_Work item:_ Working line by line, output the entries below exactly as they appear.

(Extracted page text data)
■ ■ ■ ■ ■
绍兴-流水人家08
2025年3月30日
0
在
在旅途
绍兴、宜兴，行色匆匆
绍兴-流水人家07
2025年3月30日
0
■ ■ ■ ■ ■
_Task answer:_
绍兴-流水人家08
2025年3月30日
0
在
在旅途
绍兴、宜兴，行色匆匆
绍兴-流水人家07
2025年3月30日
0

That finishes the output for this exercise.